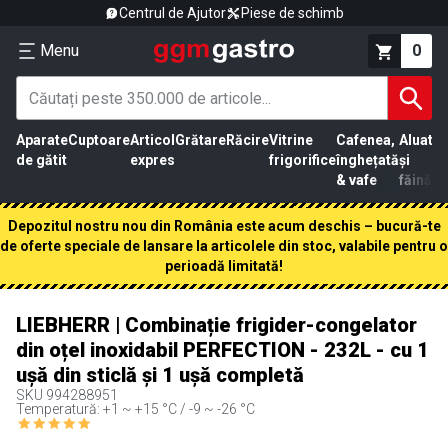
Centrul de Ajutor
Piese de schimb
Menu
0
Aparate
Cuptoare
Articol
Grătare
Răcire
Vitrine
Cafenea,
Aluat
Pr
de gătit
expres
frigorifice
înghețată
și
că
& vafe
făină
Depozitul nostru nou din România este acum deschis – bucură-te
de oferte speciale de lansare la articolele din stoc, valabile pentru o
perioadă limitată!
LIEBHERR | Combinație frigider-congelator
din oțel inoxidabil PERFECTION - 232L - cu 1
ușă din sticlă și 1 ușă completă
SKU
994288951
Temperatură: +1 ~ +15 °C / -9 ~ -26 °C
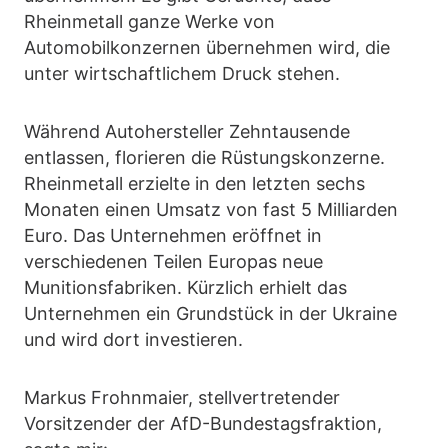
Rheinmetall ganze Werke von
Automobilkonzernen übernehmen wird, die
unter wirtschaftlichem Druck stehen.
Während Autohersteller Zehntausende
entlassen, florieren die Rüstungskonzerne.
Rheinmetall erzielte in den letzten sechs
Monaten einen Umsatz von fast 5 Milliarden
Euro. Das Unternehmen eröffnet in
verschiedenen Teilen Europas neue
Munitionsfabriken. Kürzlich erhielt das
Unternehmen ein Grundstück in der Ukraine
und wird dort investieren.
Markus Frohnmaier, stellvertretender
Vorsitzender der AfD-Bundestagsfraktion,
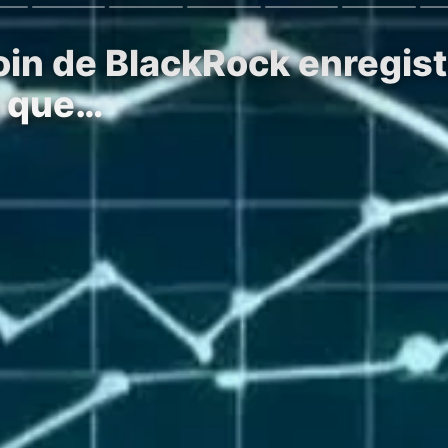
oin de BlackRock enregist
s que…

* * *

Look through the records and copy every line that has the word "wird".

• **Answer space**:
Automobilkonzernen übernehmen wird, die
und wird dort investieren.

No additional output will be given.